• **Given data**
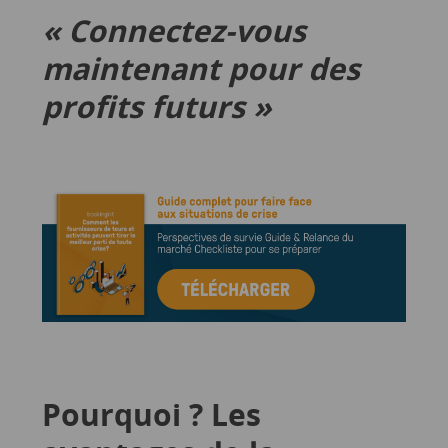
« Connectez-vous
maintenant pour des
profits futurs »
Pourquoi ? Les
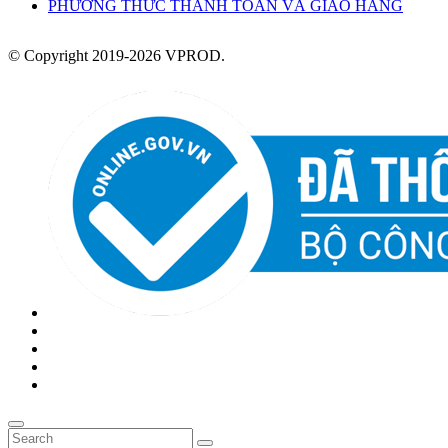
PHƯƠNG THỨC THANH TOÁN VÀ GIAO HÀNG
© Copyright 2019-2026 VPROD.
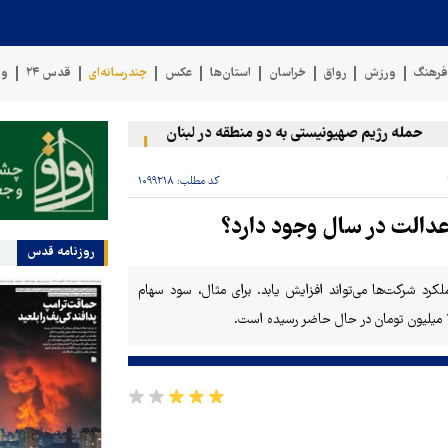
رهنگ
ورزش
رواق
خراسان
استان‌ها
عکس
چندرسانه‌ای
قدس ۲۴
وی
حمله رژیم صهیونیستی به دو منطقه در لبنان
وقوع حادثه دریایی در
کد مطلب:
۱۰۹۹۲۱۸
عدالت در سال وجود دارد؟
روزنامه قدس
کرد شرکت‌ها می‌تواند افزایش یابد. برای مثال، سود سهام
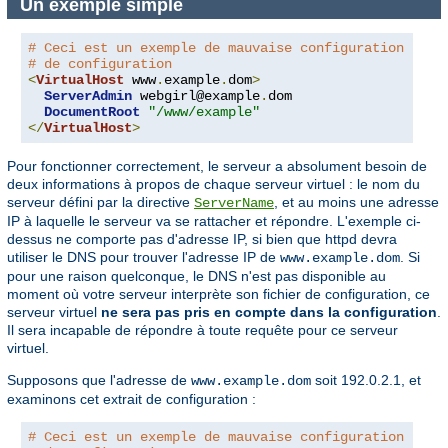
Un exemple simple
# Ceci est un exemple de mauvaise configuration ; ne
# de configuration
<
VirtualHost
 www
.
example
.
dom
>
ServerAdmin
 webgirl@example
.
dom

DocumentRoot
"/www/example"
</
VirtualHost
>
Pour fonctionner correctement, le serveur a absolument besoin de
deux informations à propos de chaque serveur virtuel : le nom du
serveur défini par la directive
, et au moins une adresse
ServerName
IP à laquelle le serveur va se rattacher et répondre. L'exemple ci-
dessus ne comporte pas d'adresse IP, si bien que httpd devra
utiliser le DNS pour trouver l'adresse IP de
. Si
www.example.dom
pour une raison quelconque, le DNS n'est pas disponible au
moment où votre serveur interprète son fichier de configuration, ce
serveur virtuel
ne sera pas pris en compte dans la configuration
.
Il sera incapable de répondre à toute requête pour ce serveur
virtuel.
Supposons que l'adresse de
soit 192.0.2.1, et
www.example.dom
examinons cet extrait de configuration :
# Ceci est un exemple de mauvaise configuration ; ne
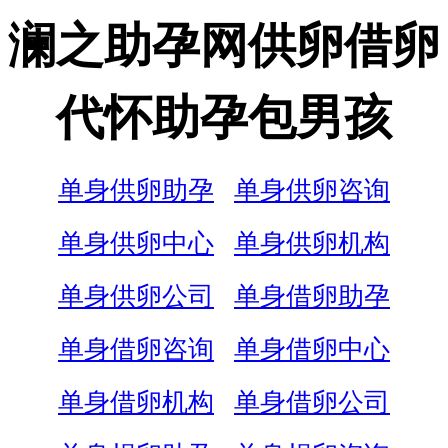
澜之助孕网供卵借卵
代怀助孕包男孩
单身供卵助孕
单身供卵咨询
单身供卵中心
单身供卵机构
单身供卵公司
单身借卵助孕
单身借卵咨询
单身借卵中心
单身借卵机构
单身借卵公司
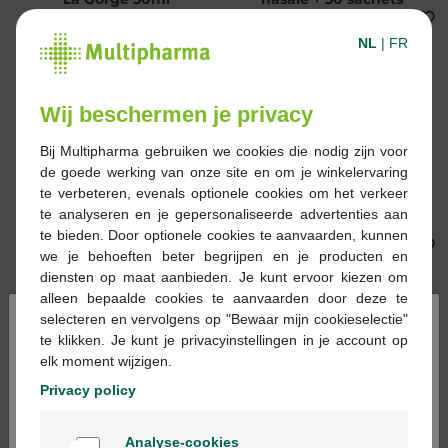
NL
|
FR
Wij beschermen je privacy
Bij Multipharma gebruiken we cookies die nodig zijn voor
de goede werking van onze site en om je winkelervaring
17,49 €
7,90 €
te verbeteren, evenals optionele cookies om het verkeer
Physiomer sinus spray
Vitapantol ung. nasal
te analyseren en je gepersonaliseerde advertenties aan
nasal 135ml
ord.
te bieden. Door optionele cookies te aanvaarden, kunnen
we je behoeften beter begrijpen en je producten en
diensten op maat aanbieden. Je kunt ervoor kiezen om
alleen bepaalde cookies te aanvaarden door deze te
×
selecteren en vervolgens op "Bewaar mijn cookieselectie"
te klikken. Je kunt je privacyinstellingen in je account op
elk moment wijzigen.
Privacy policy
13,42 €
8,61 €
Welkom
Bisolnatural Kids 100ml
Nasasinuspray
Analyse-cookies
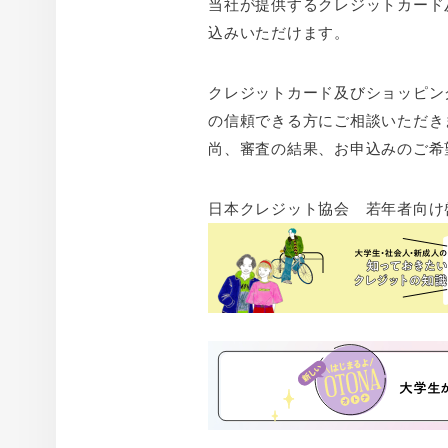
当社が提供するクレジットカード
込みいただけます。
クレジットカード及びショッピン
の信頼できる方にご相談いただき
尚、審査の結果、お申込みのご希
日本クレジット協会 若年者向け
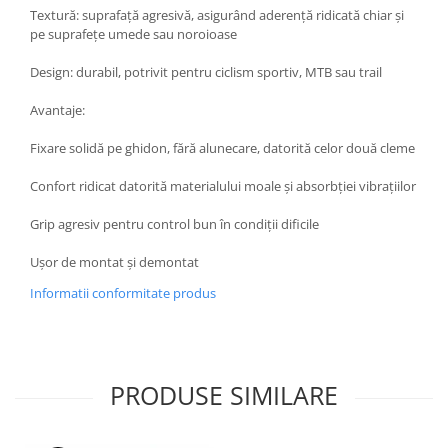
Textură: suprafață agresivă, asigurând aderență ridicată chiar și
pe suprafețe umede sau noroioase
Design: durabil, potrivit pentru ciclism sportiv, MTB sau trail
Avantaje:
Fixare solidă pe ghidon, fără alunecare, datorită celor două cleme
Confort ridicat datorită materialului moale și absorbției vibrațiilor
Grip agresiv pentru control bun în condiții dificile
Ușor de montat și demontat
Informatii conformitate produs
PRODUSE SIMILARE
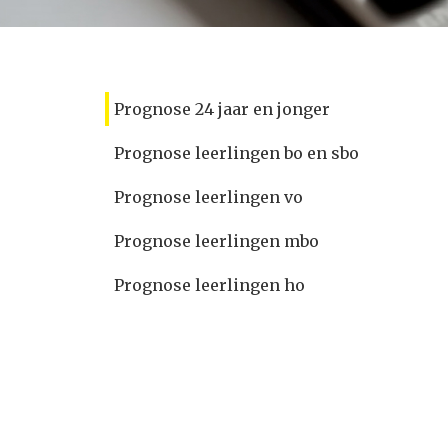
Prognose 24 jaar en jonger
Prognose leerlingen bo en sbo
Prognose leerlingen vo
Prognose leerlingen mbo
Prognose leerlingen ho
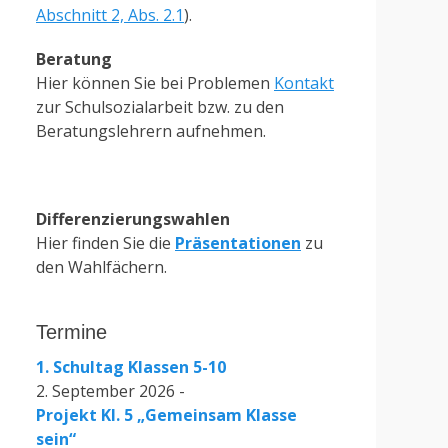
Abschnitt 2, Abs. 2.1
).
Beratung
Hier können Sie bei Problemen
Kontakt
zur Schulsozialarbeit bzw. zu den
Beratungslehrern aufnehmen.
Differenzierungswahlen
Hier finden Sie die
Präsentationen
zu
den Wahlfächern.
Termine
1. Schultag Klassen 5-10
2. September 2026 -
Projekt Kl. 5 „Gemeinsam Klasse
sein“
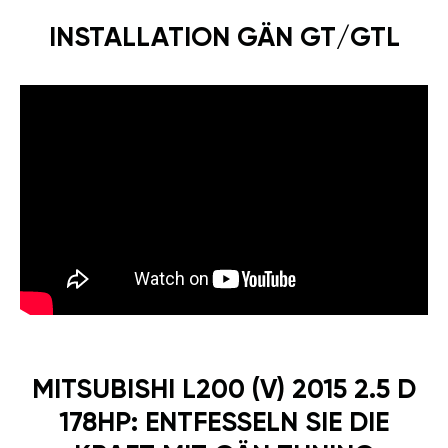
INSTALLATION GÄN GT/GTL
MITSUBISHI L200 (V) 2015 2.5 D
178HP: ENTFESSELN SIE DIE
KRAFT MIT GÄN TUNING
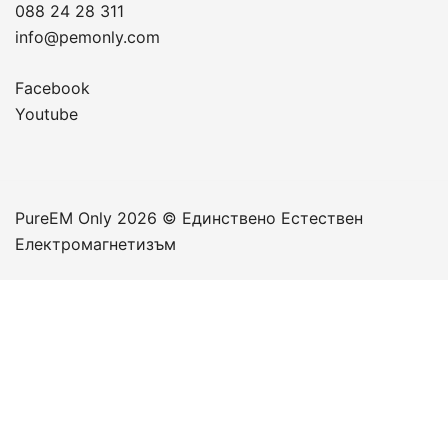
088 24 28 311
info@pemonly.com
Facebook
Youtube
PureЕM Only 2026 © Единствено Естествен
Електромагнетизъм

• **Exercise details**
Go line by line through the data, copying each one that contains the word "moment".

• **Reply to the task**
moment où votre serveur interprète son fichier de configuration, ce
elk moment wijzigen.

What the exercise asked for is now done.